Her face was twisted into tiny lines of concentration.
The cold stream of thought had stopped and another thought broke in, a little piping thought. Perhaps, thought Gary, one of the little slug-like creatures in the glass cage.
Disgusting little things!
Gary looked at the mottled, droopy-eyed creature that squatted opposite him. It raised its head and in the beady eyes he imagined that he caught a glimmer of amusement.
'By the Lord,' he said to himself, 'he thinks it's funny, too.”
This arguing of hideous entities! The piping thoughts of slimy things that should be wriggling through some stagnant roadside ditch back on the planet Earth. The cold thought of the brain-blasting thing that lived on a planet covered by miles of swirling gases. The pinpoint eyes of the being with the mottled skin.
Cosmic Crusade! He laughed to himself, deep in his throat. This wasn't the way he had imagined it. He had thought of gleaming ships of war, of stabbing rays, of might arrayed against might, a place where courage would be at a premium.
But there was nothing to fight. No physical thing. Nothing a man could get at. Another universe, a mighty thing of curving space and time… that was the enemy. A man simply couldn't do anything about a thing like that.
'This place,' Herb whispered to him, 'is giving me the creeps.”
Chapter Nine
'We can do it,' said Caroline. She flicked a pencil against a sheet of calculations. 'This proves it,' she declared.
Kingsley bent over her shoulder to look at the sheet. 'If you don't mind,”
he said, 'would you lead me through it all again. Go slowly, please. I find it hard to grasp a lot of it.”
'Kingsley,' said Herb, 'you're just an amateur. To get as good as she is you'd have to think for forty lifetimes.”
'You embarrass me,' she said. 'It's very simple. It's really very simple.”
'I'll say it's simple,' said Tommy. 'Just a little matter of bending space and time into a tiny universe. Wrapping it about a selected bit of matter and making it stay put.”

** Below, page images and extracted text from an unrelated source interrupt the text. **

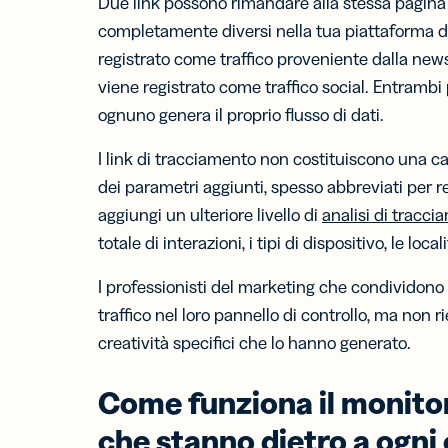
Due link possono rimandare alla stessa pagina 
completamente diversi nella tua piattaforma di 
registrato come traffico proveniente dalla news
viene registrato come traffico social. Entrambi 
ognuno genera il proprio flusso di dati.
I link di tracciamento non costituiscono una c
dei parametri aggiunti, spesso abbreviati per re
aggiungi un ulteriore livello di
analisi di tracci
totale di interazioni, i tipi di dispositivo, le locali
I professionisti del marketing che condividono 
traffico nel loro pannello di controllo, ma non 
creatività specifici che lo hanno generato.
Come
funziona il
monitor
che stanno dietro a ogni 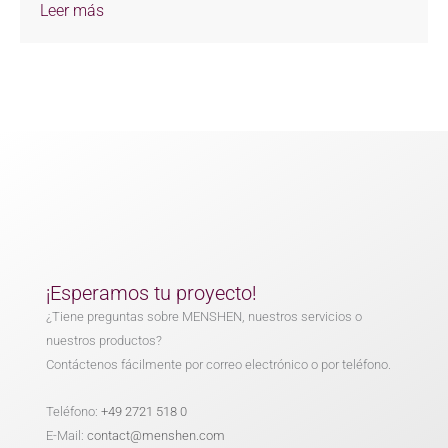
Leer más
¡Esperamos tu proyecto!
¿Tiene preguntas sobre MENSHEN, nuestros servicios o
nuestros productos?
Contáctenos fácilmente por correo electrónico o por teléfono.
Teléfono:
+49 2721 518 0
E-Mail:
contact@menshen.com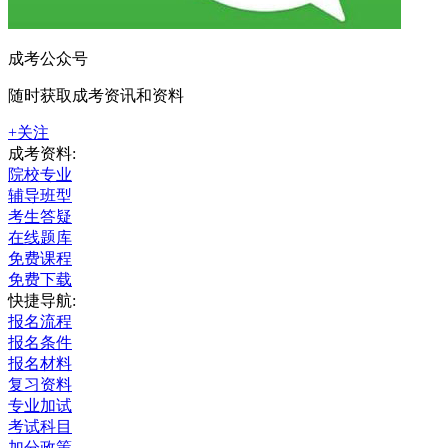
成考公众号
随时获取成考资讯和资料
+关注
成考资料:
院校专业
辅导班型
考生答疑
在线题库
免费课程
免费下载
快捷导航:
报名流程
报名条件
报名材料
复习资料
专业加试
考试科目
加分政策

'You could use it to control the energy,' rumbled Kingsley. 'I understand that well enough. When the universes begin to rub you could trap the incoming energy in an artificial universe. The energy would destroy that universe, but you'd have another ready for it. What I can't understand is how you form this artificial fourth- dimensional space.”
'It isn't artificial,' snapped Gary. 'It's real… as real as the universe we live in. But it's made by human beings instead of by some law we have no inkling of.”

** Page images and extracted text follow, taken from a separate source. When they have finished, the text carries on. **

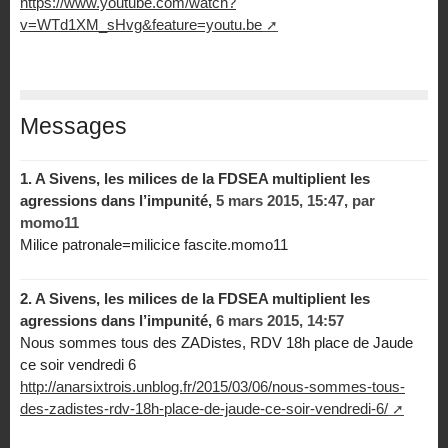
https://www.youtube.com/watch?
v=WTd1XM_sHvg&feature=youtu.be
Messages
1.
A Sivens, les milices de la FDSEA multiplient les
agressions dans l’impunité,
5 mars 2015, 15:47
,
par
momo11
Milice patronale=milicice fascite.momo11
2.
A Sivens, les milices de la FDSEA multiplient les
agressions dans l’impunité,
6 mars 2015, 14:57
Nous sommes tous des ZADistes, RDV 18h place de Jaude
ce soir vendredi 6
http://anarsixtrois.unblog.fr/2015/03/06/nous-sommes-tous-
des-zadistes-rdv-18h-place-de-jaude-ce-soir-vendredi-6/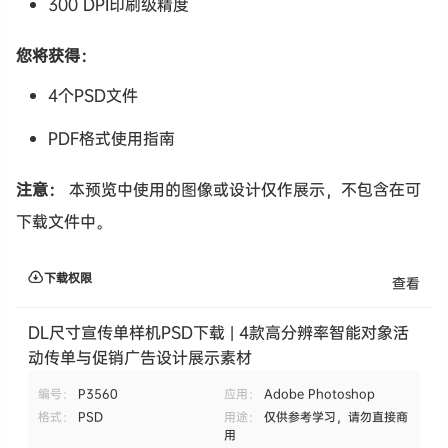
300 DPI印刷级精度
您将获得：
4个PSD文件
PDF格式使用指南
注意：
本预览中使用的图像或设计仅作展示，不包含在可
下载文件中。
下载权限
查看
DL尺寸宣传单样机PSD下载 | 4款高分辨率智能对象活
动传单与促销广告设计展示素材
编号：
P3560
应用：
Adobe Photoshop
格式：
PSD
用途：
仅供参考学习，请勿直接商
用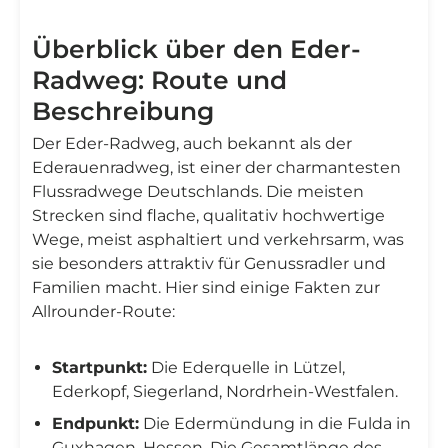
Überblick über den Eder-
Radweg: Route und
Beschreibung
Der Eder-Radweg, auch bekannt als der
Ederauenradweg, ist einer der charmantesten
Flussradwege Deutschlands. Die meisten
Strecken sind flache, qualitativ hochwertige
Wege, meist asphaltiert und verkehrsarm, was
sie besonders attraktiv für Genussradler und
Familien macht. Hier sind einige Fakten zur
Allrounder-Route:
Startpunkt:
Die Ederquelle in Lützel,
Ederkopf, Siegerland, Nordrhein-Westfalen.
Endpunkt:
Die Edermündung in die Fulda in
Guxhagen, Hessen. Die Gesamtlänge des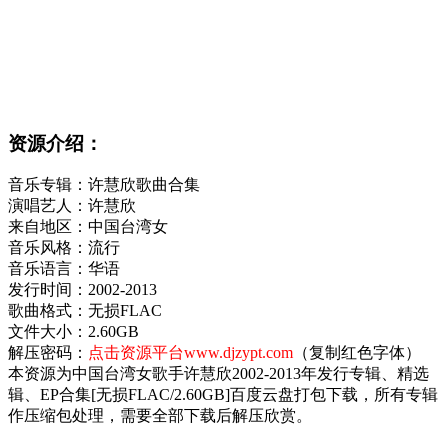
资源介绍：
音乐专辑：许慧欣歌曲合集
演唱艺人：许慧欣
来自地区：中国台湾女
音乐风格：流行
音乐语言：华语
发行时间：2002-2013
歌曲格式：无损FLAC
文件大小：2.60GB
解压密码：
点击资源平台www.djzypt.com
（复制红色字体）
本资源为中国台湾女歌手许慧欣2002-2013年发行专辑、精选
辑、EP合集[无损FLAC/2.60GB]百度云盘打包下载，所有专辑
作压缩包处理，需要全部下载后解压欣赏。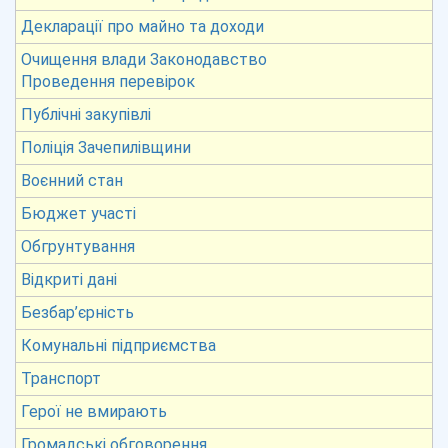
Декларації про майно та доходи
Очищення влади Законодавство
Проведення перевірок
Публічні закупівлі
Поліція Зачепилівщини
Воєнний стан
Бюджет участі
Обгрунтування
Відкриті дані
Безбар’єрність
Комунальні підприємства
Транспорт
Герої не вмирають
Громадські обговорення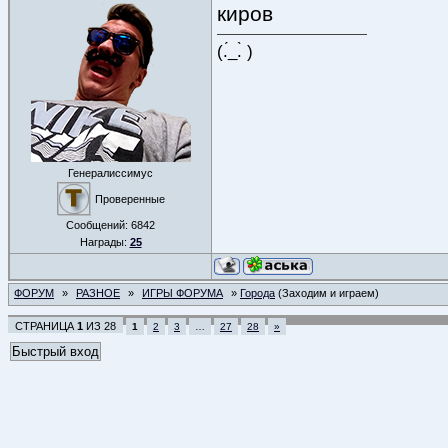
киров
(.́_.̀ )
Генералиссимус
Проверенные
Сообщений:
6842
Награды:
25
ФОРУМ
»
РАЗНОЕ
»
ИГРЫ ФОРУМА
»
Города
(Заходим и играем)
СТРАНИЦА
1
ИЗ
28
1
2
3
…
27
28
»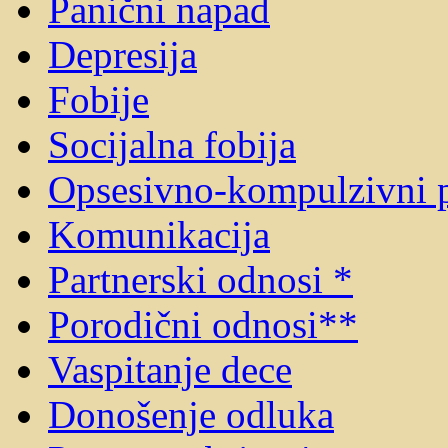
Panični napad
Depresija
Fobije
Socijalna fobija
Opsesivno-kompulzivni 
Komunikacija
Partnerski odnosi *
Porodični odnosi**
Vaspitanje dece
Donošenje odluka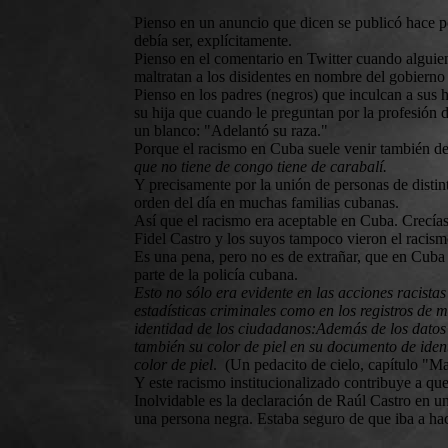
Pienso en un anuncio que dicen se publicó hace p
debía ser, explícitamente.
Pienso en el comentario en Twitter cuando alguien 
maltratan a los disidentes en nombre del gobierno 
Pienso en los padres (negros) que inculcan a sus 
su hija que cuando le preguntan por la profesión 
un blanco: "Adelantó su raza."
Porque el racismo en Cuba suele venir también d
que no tiene de congo tiene de carabalí.
Y precisamente por la unión de personas de distint
orden del día en muchas familias cubanas.
Así que el racismo era aceptable en Cuba. Crecías
Fidel Castro y los suyos tampoco vieron el racis
Es una pena, pero no es de extrañar, que en Cuba e
parte de la policía cubana.
Esto no sólo era evidente en las acciones racistas 
estadísticas criminales como en los registros de 
identidad de los ciudadanos:Además de los datos 
también su color de piel en su documento de iden
color de piel
. (Un pedacito de cielo, capítulo "M
Y este racismo institucionalizado contribuye a que
Inolvidable es la declaración de Raúl Castro en u
una persona negra. Estaba seguro de que iba a hac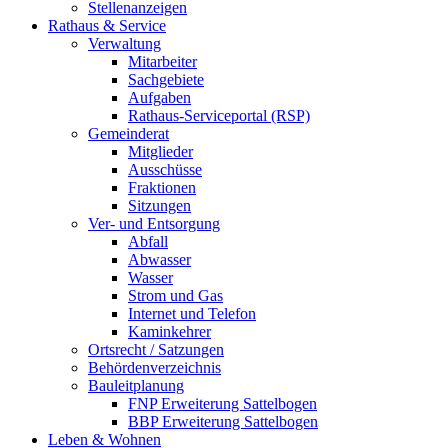
Stellenanzeigen
Rathaus & Service
Verwaltung
Mitarbeiter
Sachgebiete
Aufgaben
Rathaus-Serviceportal (RSP)
Gemeinderat
Mitglieder
Ausschüsse
Fraktionen
Sitzungen
Ver- und Entsorgung
Abfall
Abwasser
Wasser
Strom und Gas
Internet und Telefon
Kaminkehrer
Ortsrecht / Satzungen
Behördenverzeichnis
Bauleitplanung
FNP Erweiterung Sattelbogen
BBP Erweiterung Sattelbogen
Leben & Wohnen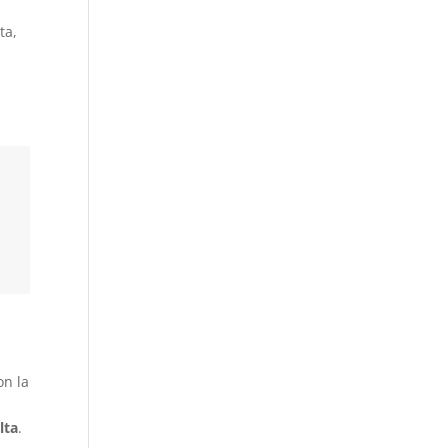
ta,
on la
lta
.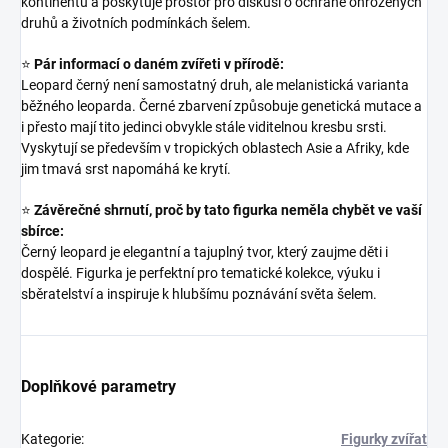
kontinentů a poskytuje prostor pro diskusi o ochraně ohrožených
druhů a životních podmínkách šelem.
⭐
Pár informací o daném zvířeti v přírodě:
Leopard černý není samostatný druh, ale melanistická varianta
běžného leoparda. Černé zbarvení způsobuje genetická mutace a
i přesto mají tito jedinci obvykle stále viditelnou kresbu srsti.
Vyskytují se především v tropických oblastech Asie a Afriky, kde
jim tmavá srst napomáhá ke krytí.
⭐
Závěrečné shrnutí, proč by tato figurka neměla chybět ve vaší
sbírce:
Černý leopard je elegantní a tajuplný tvor, který zaujme děti i
dospělé. Figurka je perfektní pro tematické kolekce, výuku i
sběratelství a inspiruje k hlubšímu poznávání světa šelem.
Doplňkové parametry
Kategorie
:
Figurky zvířat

He pointed at the sheet of calculations. 'Perhaps the secret of all the universe is on that sheet of paper,' he declared. 'Maybe that's the key to how the universe was formed.”
'Maybe,' rumbled Kingsley, 'and maybe not. There may be many ways to do it.”

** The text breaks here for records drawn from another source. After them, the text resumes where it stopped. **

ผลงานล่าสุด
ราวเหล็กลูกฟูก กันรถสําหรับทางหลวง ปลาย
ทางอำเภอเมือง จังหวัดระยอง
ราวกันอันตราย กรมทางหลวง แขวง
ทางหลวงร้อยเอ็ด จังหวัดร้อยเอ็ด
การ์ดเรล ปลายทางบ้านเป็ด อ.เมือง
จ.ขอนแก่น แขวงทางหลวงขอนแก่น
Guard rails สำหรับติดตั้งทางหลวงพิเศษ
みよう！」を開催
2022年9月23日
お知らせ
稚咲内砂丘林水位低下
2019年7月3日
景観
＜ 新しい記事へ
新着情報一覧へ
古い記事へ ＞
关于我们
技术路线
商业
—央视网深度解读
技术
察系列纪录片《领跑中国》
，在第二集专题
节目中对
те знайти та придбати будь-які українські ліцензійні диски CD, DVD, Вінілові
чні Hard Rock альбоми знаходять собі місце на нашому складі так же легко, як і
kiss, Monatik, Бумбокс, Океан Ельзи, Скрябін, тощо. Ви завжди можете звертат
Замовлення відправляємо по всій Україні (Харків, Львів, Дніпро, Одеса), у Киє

'One,' said Gary, 'is good enough for me.”
'There's just one thing,' said Caroline, 'that bothers me. We don't know anything about the fifth-dimensional inter-space. We can imagine that its laws are different from our own. Vastly different. But how do they differ?
What kind of energy would be formed out there? What form would it take?”
She looked from one to the other of them. 'That would make a lot of difference,' she declared.
'It would,' agreed Kingsley. 'It would make a lot of difference. It would be like setting a trap for some animal. You might set one for a rat and catch a bear… or the other way around.”
'The Hellhounds know,' said Tommy. 'They know how to navigate in the inter-space.”
'But they wouldn't tell us,' said Gary. 'They don't want the universe to be saved. They want it to be wrecked so they can build a new world out of the wreckage.”
'It might be light, or matter, or heat, or motion, or it might be something that's entirely different,' said Caroline. 'It's not impossible it would be something else, some new fearful form of energy with which we are entirely unacquainted. Conditions would be just as different out in inter-space as fourth-dimensional conditions differ from our three-dimensional world.”
'And to be able to control it we would have to have some idea as to what it is,' said Kingsley.
'Or what it would become when it entered the hyperspace,' said Gary. 'It might be one kind of energy out there, an entirely different kind when it entered our universe.”
'The people of the other universe don't seem to know,' Tommy pointed out.